▶ PROBLEM: Copy the records below exactly, omitting any pictures they contain.

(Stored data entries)

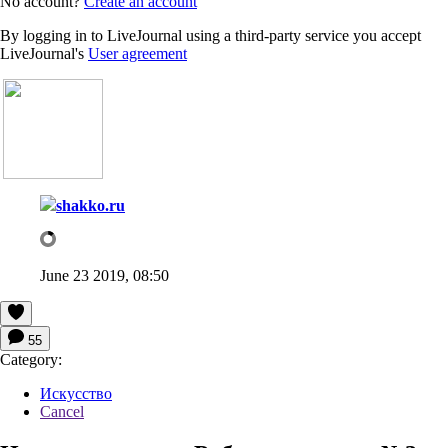
No account?
Create an account
By logging in to LiveJournal using a third-party service you accept
LiveJournal's
User agreement
shakko.ru
June 23 2019, 08:50
55
Category:
Искусство
Cancel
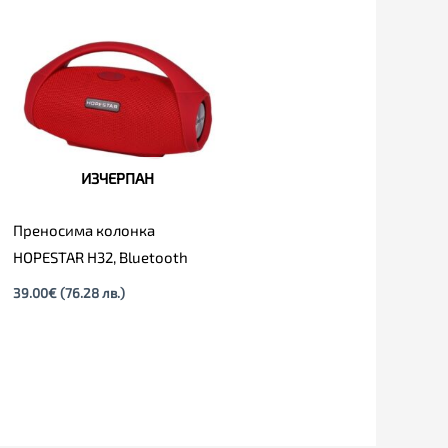
ИЗЧЕРПАН
Преносима колонка
HOPESTAR H32, Bluetooth
39.00
€
(76.28 лв.)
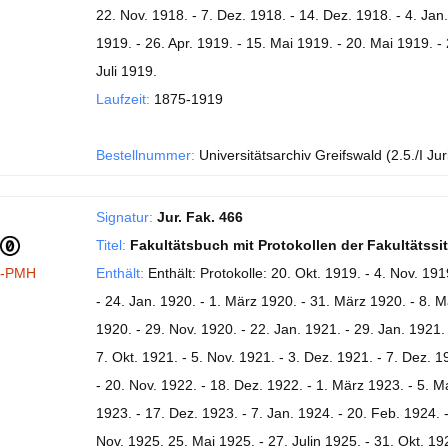
22. Nov. 1918. - 7. Dez. 1918. - 14. Dez. 1918. - 4. Jan
1919. - 26. Apr. 1919. - 15. Mai 1919. - 20. Mai 1919. - 
Juli 1919.
Laufzeit:
1875-1919
Bestellnummer:
Universitätsarchiv Greifswald (2.5./I Jur
Signatur:
Jur. Fak. 466
Titel:
Fakultätsbuch mit Protokollen der Fakultätss
I-PMH
Enthält:
Enthält: Protokolle: 20. Okt. 1919. - 4. Nov. 191
- 24. Jan. 1920. - 1. März 1920. - 31. März 1920. - 8. Ma
1920. - 29. Nov. 1920. - 22. Jan. 1921. - 29. Jan. 1921. 
7. Okt. 1921. - 5. Nov. 1921. - 3. Dez. 1921. - 7. Dez. 1
- 20. Nov. 1922. - 18. Dez. 1922. - 1. März 1923. - 5. Ma
1923. - 17. Dez. 1923. - 7. Jan. 1924. - 20. Feb. 1924. -
Nov. 1925. 25. Mai 1925. - 27. Julin 1925. - 31. Okt. 192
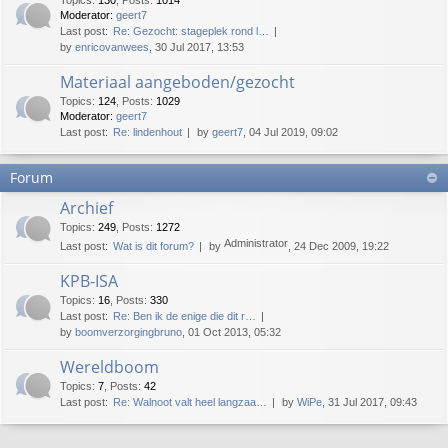
Topics
:
130
,
Posts
:
1014
Moderator:
geert7
Last post:
Re: Gezocht: stageplek rond l…
by
enricovanwees
, 30 Jul 2017, 13:53
Materiaal aangeboden/gezocht
Topics
:
124
,
Posts
:
1029
Moderator:
geert7
Last post:
Re: lindenhout
by
geert7
, 04 Jul 2019, 09:02
Forum
Archief
Topics
:
249
,
Posts
:
1272
Administrator
Last post:
Wat is dit forum?
by
, 24 Dec 2009, 19:22
KPB-ISA
Topics
:
16
,
Posts
:
330
Last post:
Re: Ben ik de enige die dit r…
by
boomverzorgingbruno
, 01 Oct 2013, 05:32
Wereldboom
Topics
:
7
,
Posts
:
42
Last post:
Re: Walnoot valt heel langzaa…
by
WiPe
, 31 Jul 2017, 09:43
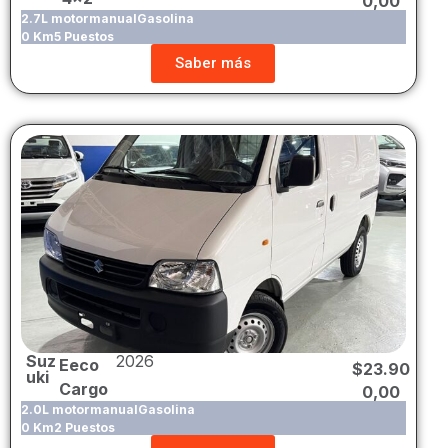
0,00
2.7L motor
manual
Gasolina
0 Km
5 Puestos
Saber más
Suz
2026
Eeco
$
23.90
uki
Cargo
0,00
2.0L motor
manual
Gasolina
0 Km
2 Puestos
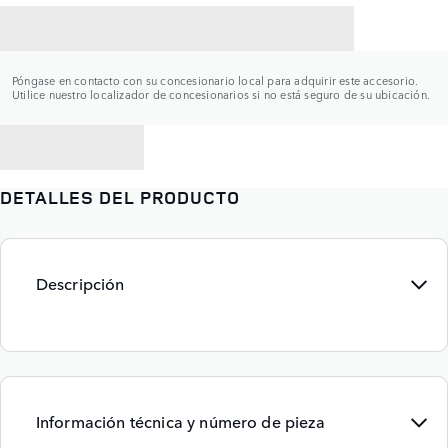
CONTACTAR CON UN CONCESIONARIO
Póngase en contacto con su concesionario local para adquirir este accesorio.
Utilice nuestro localizador de concesionarios si no está seguro de su ubicación.
VOLVER A
DETALLES DEL PRODUCTO
Descripción
Información técnica y número de pieza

▶ TASK RESULT:
No account?
Create an account
By logging in to LiveJournal using a third-party service you accept
LiveJournal's
User agreement
shakko.ru
June 23 2019, 08:50
55
Category:
Искусство
Cancel
ИЗЧЕРПАН
Преносима колонка
HOPESTAR H32, Bluetooth
39.00
€
(76.28 лв.)
22. Nov. 1918. - 7. Dez. 1918. - 14. Dez. 1918. - 4. Jan
1919. - 26. Apr. 1919. - 15. Mai 1919. - 20. Mai 1919. - 
Juli 1919.
Laufzeit:
1875-1919
Bestellnummer:
Universitätsarchiv Greifswald (2.5./I Jur
Signatur:
Jur. Fak. 466
Titel:
Fakultätsbuch mit Protokollen der Fakultätss
I-PMH
Enthält:
Enthält: Protokolle: 20. Okt. 1919. - 4. Nov. 191
- 24. Jan. 1920. - 1. März 1920. - 31. März 1920. - 8. Ma
1920. - 29. Nov. 1920. - 22. Jan. 1921. - 29. Jan. 1921. 
7. Okt. 1921. - 5. Nov. 1921. - 3. Dez. 1921. - 7. Dez. 1
- 20. Nov. 1922. - 18. Dez. 1922. - 1. März 1923. - 5. Ma
1923. - 17. Dez. 1923. - 7. Jan. 1924. - 20. Feb. 1924. -
Nov. 1925. 25. Mai 1925. - 27. Julin 1925. - 31. Okt. 192
Topics
:
130
,
Posts
:
1014
Moderator:
geert7
Last post:
Re: Gezocht: stageplek rond l…
by
enricovanwees
, 30 Jul 2017, 13:53
Materiaal aangeboden/gezocht
Topics
:
124
,
Posts
:
1029
Moderator:
geert7
Last post:
Re: lindenhout
by
geert7
, 04 Jul 2019, 09:02
Forum
Archief
Topics
:
249
,
Posts
:
1272
Administrator
Last post:
Wat is dit forum?
by
, 24 Dec 2009, 19:22
KPB-ISA
Topics
:
16
,
Posts
:
330
Last post:
Re: Ben ik de enige die dit r…
by
boomverzorgingbruno
, 01 Oct 2013, 05:32
Wereldboom
Topics
:
7
,
Posts
:
42
Last post:
Re: Walnoot valt heel langzaa…
by
WiPe
, 31 Jul 2017, 09:43
0,00
2.7L motor
manual
Gasolina
0 Km
5 Puestos
Saber más
Suz
2026
Eeco
$
23.90
uki
Cargo
0,00
2.0L motor
manual
Gasolina
0 Km
2 Puestos
CONTACTAR CON UN CONCESIONARIO
Póngase en contacto con su concesionario local para adquirir este accesorio.
Utilice nuestro localizador de concesionarios si no está seguro de su ubicación.
VOLVER A
DETALLES DEL PRODUCTO
Descripción
Información técnica y número de pieza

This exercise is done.